In a series of articles, the newspaper states that it has obtained “millions” of documents that show Qatar bribed FIFA Executive Committee members with payments totaling some $5 million to help secure support for its bid.
It’s not clear what impact, if any, the alleged bribes had when FIFA awarded hosting rights to Qatar. But allegations of corruption have dogged the country since the vote, and this new report is likely to give critics fresh ammunition with which to question the bid.
The Times states that emails, letters and bank transfers detail how Mohamed Bin Hammam, a Qatari official who formerly served as president of the Asian Football Confederation, began lobbying for Qatar’s bid in 2008.
Mohamed Bin Hammam/Facebook
The documents apparently show that Bin Hammam built support for the Gulf state among African football officials through several payments, parties and gifts – which FIFA officials are not allowed to accept.
His actions helped buy the four votes of African ExCo members, the Times states.
Bin Hammam resigned from all football-related activitiestwo years ago, shortly before being banned from the sport for life by FIFA over bribery charges when he was a presidential hopeful of the organization.
The 65-year-old declined to comment to the newspaper about the allegations, though Qatar’s bid committee told the Times it denied all involvement or knowledge of such actions.
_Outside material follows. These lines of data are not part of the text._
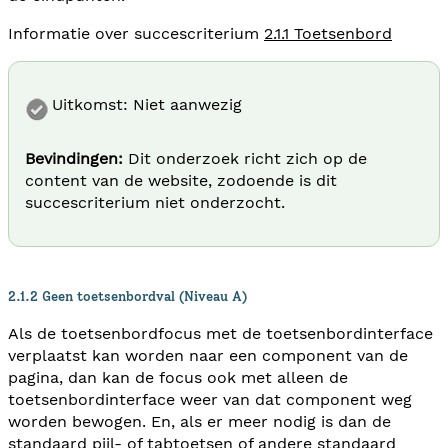
Informatie over succescriterium
2.1.1 Toetsenbord
Uitkomst: Niet aanwezig
Bevindingen:
Dit onderzoek richt zich op de
content van de website, zodoende is dit
succescriterium niet onderzocht.
2.1.2 Geen toetsenbordval (Niveau A)
Als de toetsenbordfocus met de toetsenbordinterface
verplaatst kan worden naar een component van de
pagina, dan kan de focus ook met alleen de
toetsenbordinterface weer van dat component weg
worden bewogen. En, als er meer nodig is dan de
standaard pijl- of tabtoetsen of andere standaard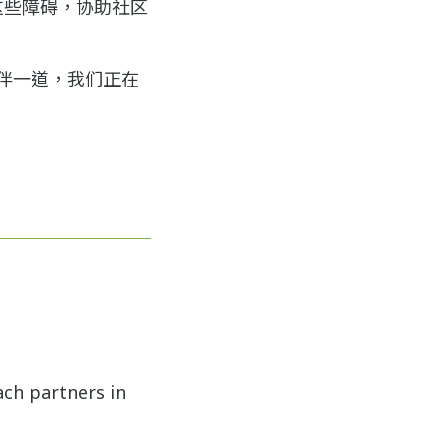
决这些障碍，协助社区
伴一道，我们正在
ach partners in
But according to the Times:
“However, the leaked documents show close contact with the leaders of the Qatar bid, arranging a lavish junket paid for by the 2022 team at which he offered football officials large payments in exchange for their support.”
In his blog “The Turbulent World of Middle East Soccer,” James Dorsey points out that any sort of impropriety of this scope should give FIFA officials pause. He states that the fallout of these charges, if they can be proven, could include:
A rerunning of the 2022 bid vote;
Increased pressure on FIFA and other football bodies to radically reform;
A dialing back of labor rights improvement in Qatar, as the international spotlight fades; and
A weakening of Qatar’s soft power and thus ability to stand up to neighboring Saudi Arabia.
Still, the Times, which is planning a weeks-long series on this issue, has so far only alleged that four votes from African ExCo officials were bought, while some 22 people supported Qatar in the landslide 2010 vote. Whether those handful of votes changed the direction that the vote was going is unclear.
But that may not matter, Dorsey told Doha News:
“If true, (the charges) would constitute bribery and corruption as part of the bid process and give Qatar’s detractors a significant axe to grind. It also makes a refusal to review the awarding as well as FIFA president Sepp Blatter’s position more difficult. The bottom line at this point is that Qatar can no longer afford to be non-transparent about the details of its bid campaign and its relationship to Bin Hammam.”
The allegations come as Qatari officials were set this week to meet with FIFA’s chief investigator Michael Garcia, who has been looking into long-standing accusations of wrongdoing during the awarding of both the 2018 World Cup in Russia and Qatar’s 2022 bid.
According to the BBC, “that meeting may now have to be postponed in light of the Sunday Times revelations which have raised important new questions about the link between Bin Hammam and the successful Qatari World Cup campaign.”